Historically, biological crop protections have followed the ‘Big Chem” model that can take a decade or more to move solutions from R&D to commercial product.

Many in the biologicals sector say the product development timeline must be sped up in order to make any meaningful progress in replacing synthetics.

The complex nature of biologicals presents another hurdle to adoption.

“Relative to synthetic chemistry, biological active ingredients tend to have multiple/complex modes of action, be more expensive to produce, and have limited inherent stability,” says Dahabieh.

Sometimes, he adds, “natural solutions need a helping hand” to meet the industry’s needs.

Catalera’s formulation technology helps to stabilize active ingredients and safely deliver them. While the company’s focus today is specifically on biopesticides, Dahabieh suggests it will “explore different opportunities in the future.”

He adds that Series A funding will “accelerate and expand the commercialization of the company’s existing in-market products and our product development pipeline.”

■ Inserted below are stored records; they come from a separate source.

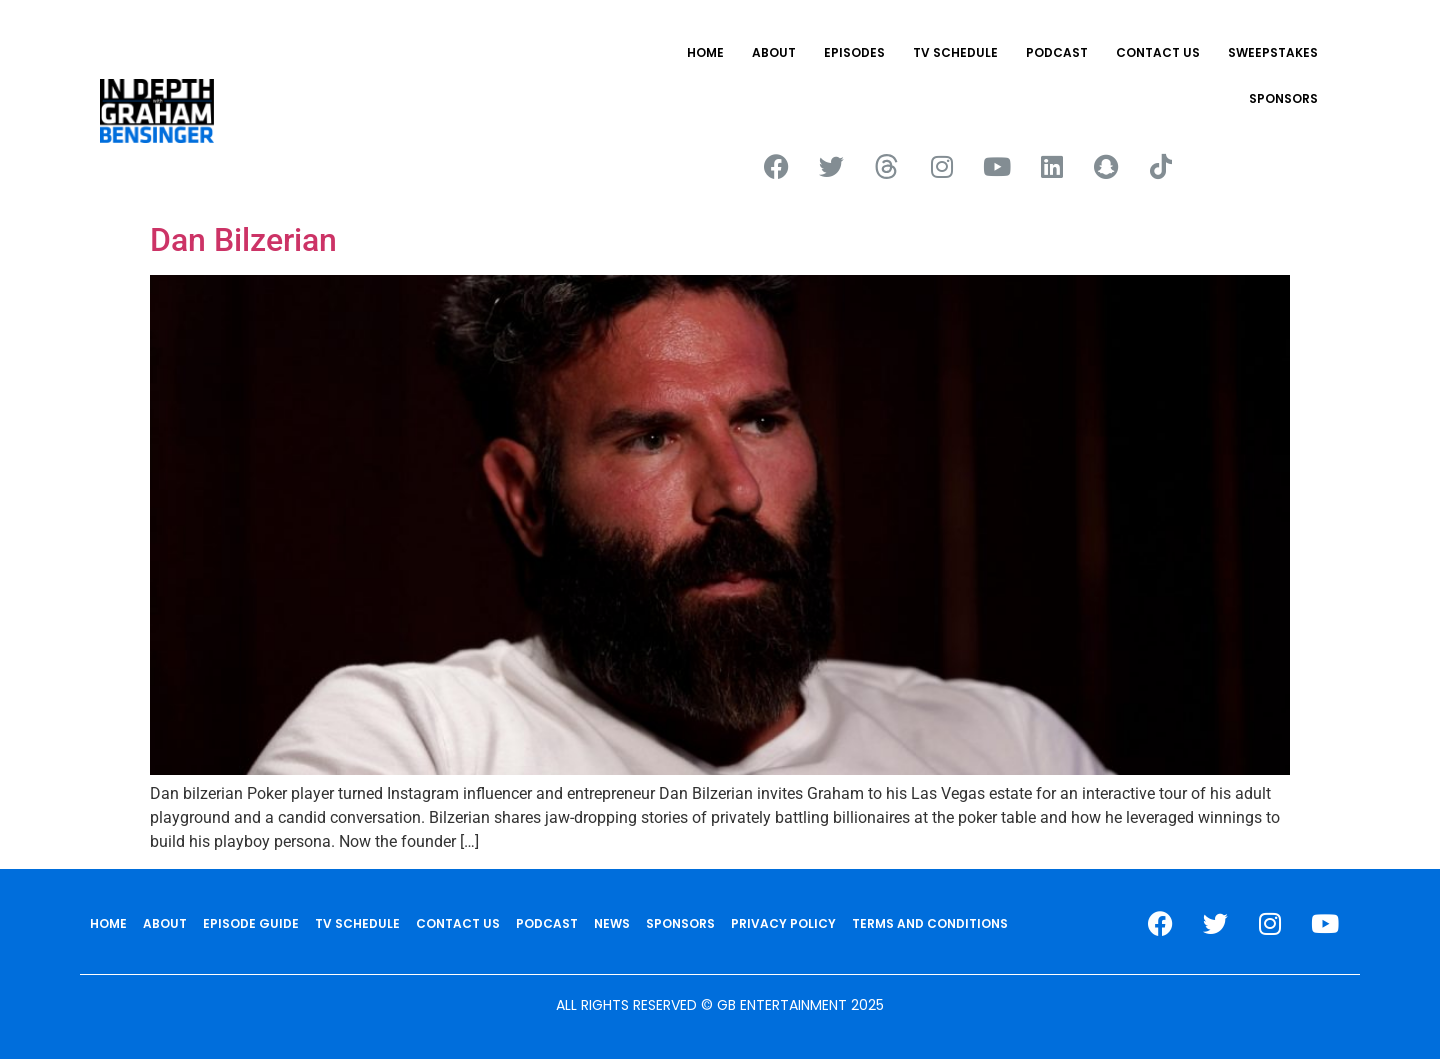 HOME (705, 52)
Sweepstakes (1273, 52)
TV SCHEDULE (955, 52)
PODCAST (1057, 52)
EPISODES (854, 52)
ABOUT (774, 52)
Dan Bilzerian (243, 240)
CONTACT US (1158, 52)
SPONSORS (1283, 98) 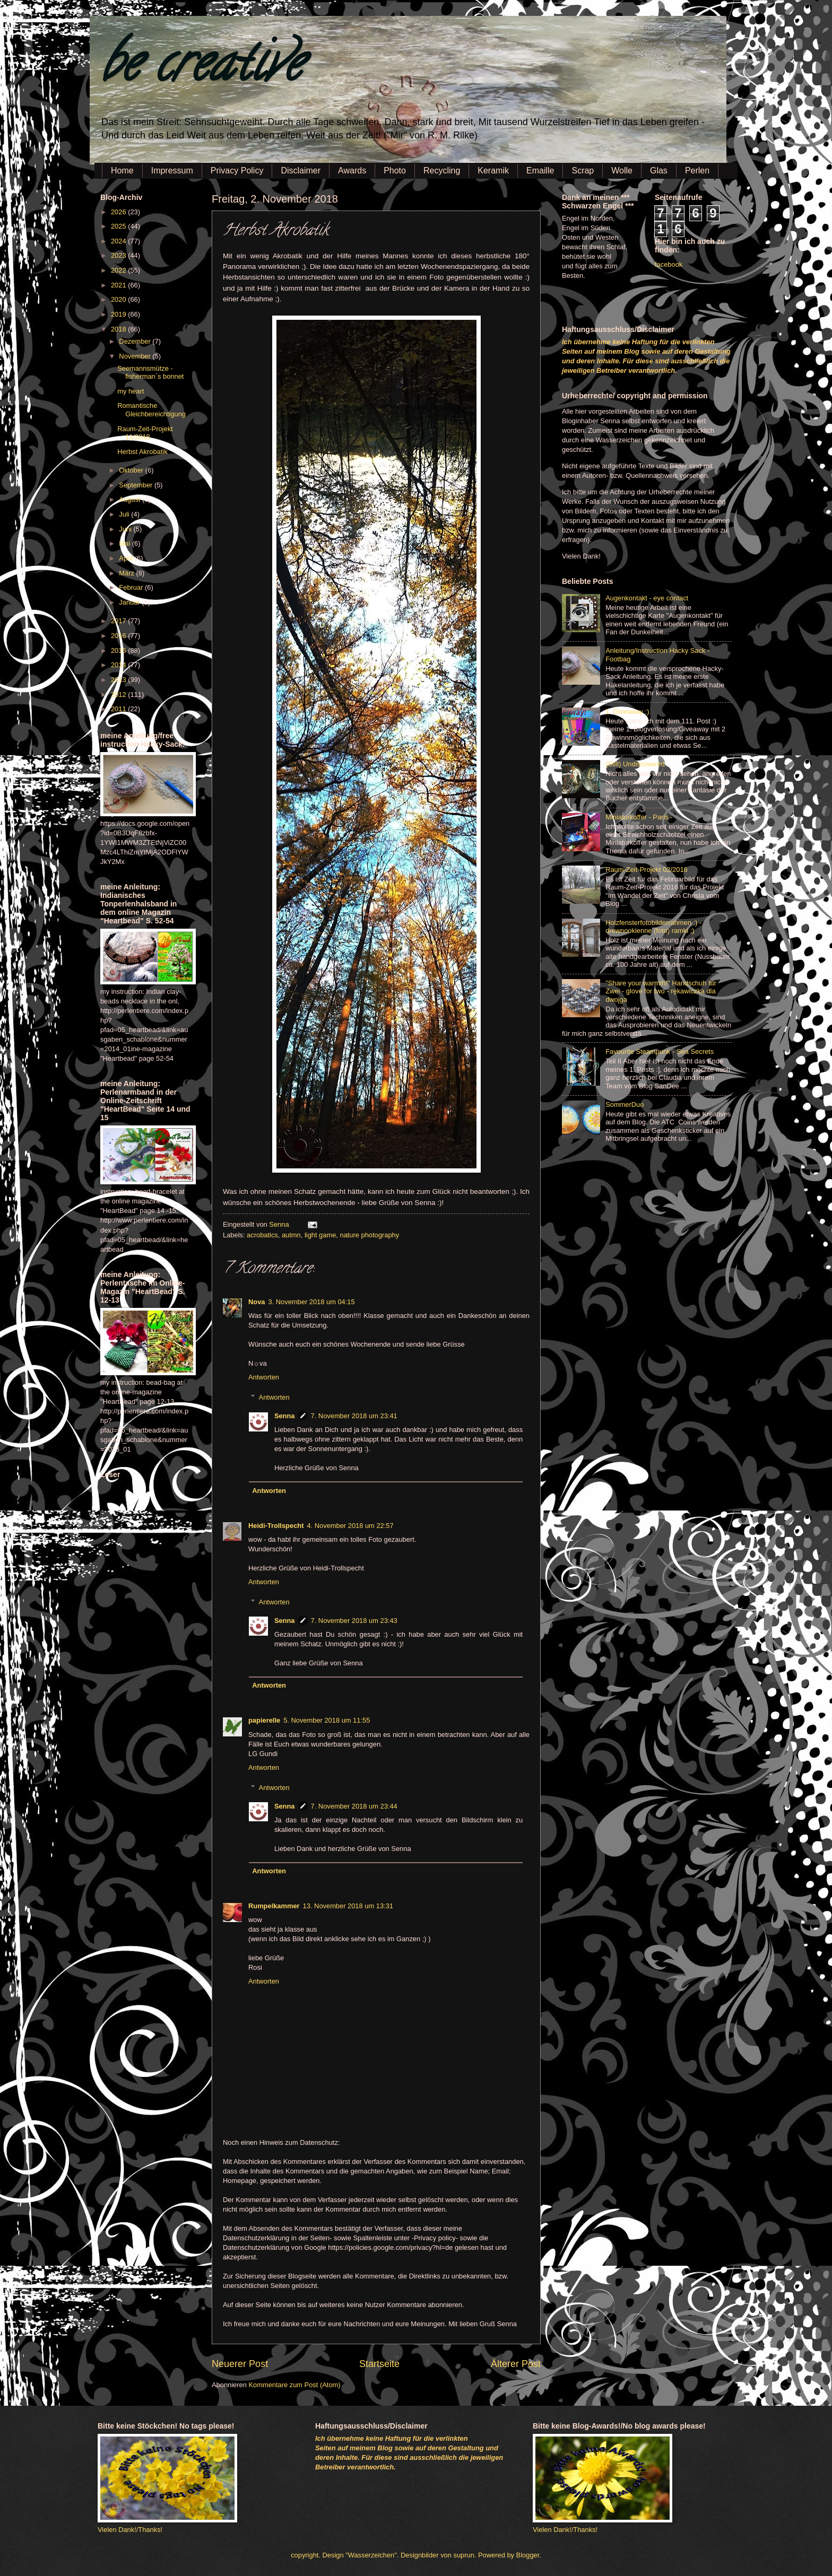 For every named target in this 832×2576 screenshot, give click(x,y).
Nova (256, 1302)
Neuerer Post (240, 2364)
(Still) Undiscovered (635, 764)
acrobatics (262, 1235)
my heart (130, 391)
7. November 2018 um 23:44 (354, 1806)
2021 (119, 285)
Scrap (582, 170)
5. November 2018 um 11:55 (326, 1720)
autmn (291, 1235)
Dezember (135, 341)
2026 (119, 212)
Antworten (263, 1377)
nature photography (369, 1235)
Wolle (621, 170)
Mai (125, 543)
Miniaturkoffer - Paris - (638, 817)
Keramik (493, 170)
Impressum (172, 170)
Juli (125, 514)
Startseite (379, 2364)
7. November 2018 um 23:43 (354, 1621)
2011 (119, 709)
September (136, 485)
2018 (119, 329)
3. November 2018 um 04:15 (311, 1302)
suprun (464, 2555)
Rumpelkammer (274, 1906)
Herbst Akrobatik (142, 452)
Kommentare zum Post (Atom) (294, 2385)
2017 (119, 621)
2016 (119, 636)
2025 (119, 226)
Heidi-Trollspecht (276, 1526)
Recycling (441, 170)
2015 (119, 650)
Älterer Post (516, 2364)
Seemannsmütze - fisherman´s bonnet (150, 372)
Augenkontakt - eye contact (646, 598)
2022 (119, 270)
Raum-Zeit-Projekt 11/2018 (144, 433)
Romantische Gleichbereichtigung (151, 409)
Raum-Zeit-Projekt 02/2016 (646, 870)
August (130, 499)
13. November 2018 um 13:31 (348, 1906)
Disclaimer (300, 170)
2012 (119, 694)
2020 (119, 299)
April (126, 558)
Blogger (528, 2555)
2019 (119, 314)
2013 (119, 680)
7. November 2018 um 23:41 (354, 1416)
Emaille (540, 170)
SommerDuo (624, 1104)
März (127, 573)
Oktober (132, 470)
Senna (280, 1224)
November (135, 356)
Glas (659, 170)
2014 (119, 665)
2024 (119, 241)
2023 (119, 255)
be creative (201, 69)
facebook (668, 264)
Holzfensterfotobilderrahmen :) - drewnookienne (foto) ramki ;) (653, 927)
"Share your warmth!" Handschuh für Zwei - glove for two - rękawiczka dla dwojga (660, 991)
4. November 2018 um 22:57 (350, 1526)
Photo (395, 170)
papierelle (264, 1720)
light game (320, 1235)
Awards (352, 170)
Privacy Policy (237, 170)
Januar (130, 602)
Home (122, 170)
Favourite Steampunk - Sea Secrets (659, 1051)
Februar (132, 587)
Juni (126, 529)
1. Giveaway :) (627, 711) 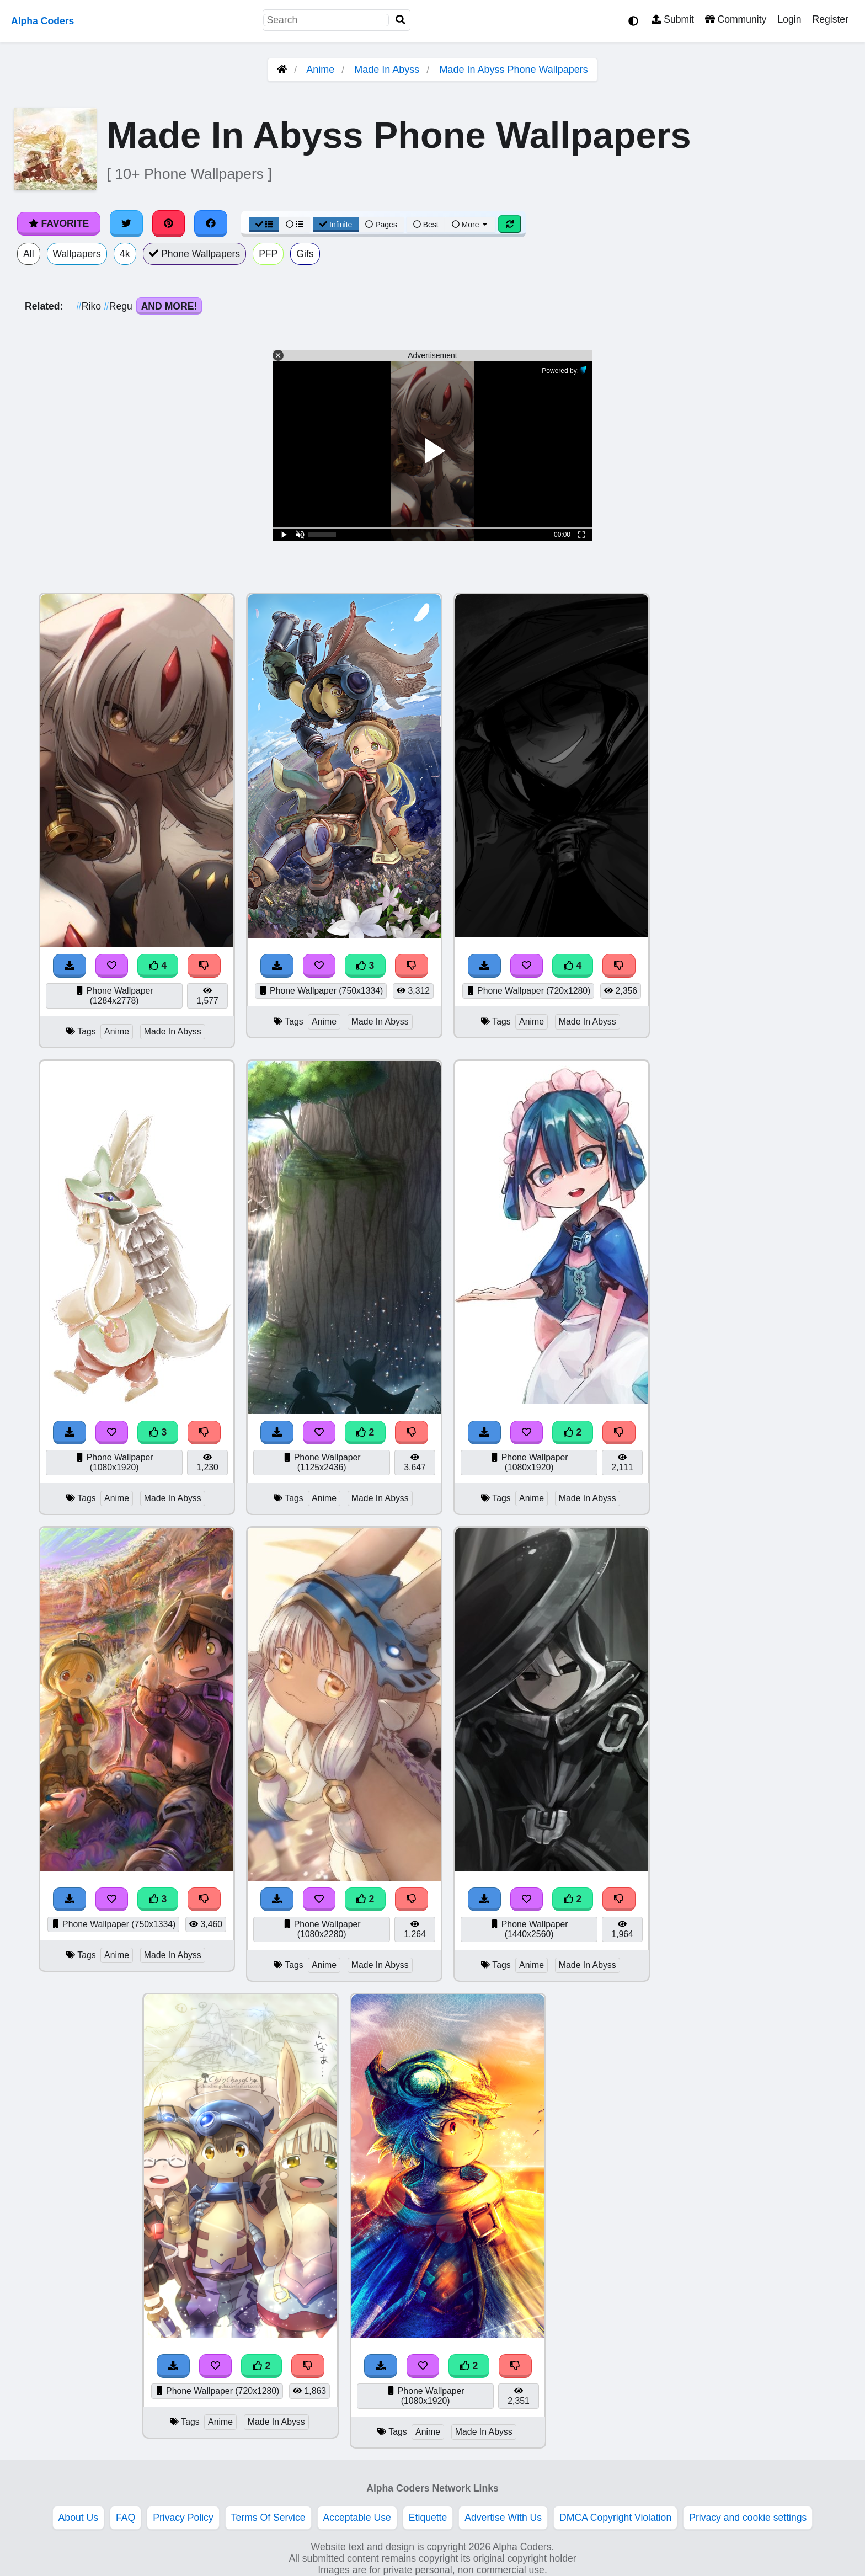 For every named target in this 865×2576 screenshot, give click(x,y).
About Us (78, 2517)
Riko (90, 306)
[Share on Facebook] (210, 223)
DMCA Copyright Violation (615, 2517)
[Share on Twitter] (126, 223)
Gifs (304, 253)
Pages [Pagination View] (381, 224)
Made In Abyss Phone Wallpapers (513, 69)
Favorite (59, 223)
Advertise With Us (503, 2517)
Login (789, 19)
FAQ (125, 2517)
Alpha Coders (42, 20)
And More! (169, 306)
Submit (673, 19)
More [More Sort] (470, 224)
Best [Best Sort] (426, 224)
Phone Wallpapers (195, 253)
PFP (268, 253)
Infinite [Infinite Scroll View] (335, 224)
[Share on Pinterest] (168, 223)
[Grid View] (264, 224)
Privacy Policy (183, 2517)
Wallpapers (77, 253)
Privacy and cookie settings (748, 2517)
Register (830, 19)
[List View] (294, 224)
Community (735, 19)
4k (125, 253)
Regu (119, 306)
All (28, 253)
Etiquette (428, 2517)
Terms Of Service (268, 2517)
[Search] (400, 20)
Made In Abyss (386, 69)
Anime (320, 69)
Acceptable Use (357, 2517)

Thanks in part to being spun out of Terramera, the company already has an existing pipeline of products that work across agricultural, professional and consumer applications, and for both row and specialty crops. These are currently available in the US and Mexico.

Forthcoming products include bioinsecticides and botanical biocontrols, among others.

Catalera’s funding news comes the same week UK-based SOLASTA Bio, also working on biopesticides, announced its own Series A raise.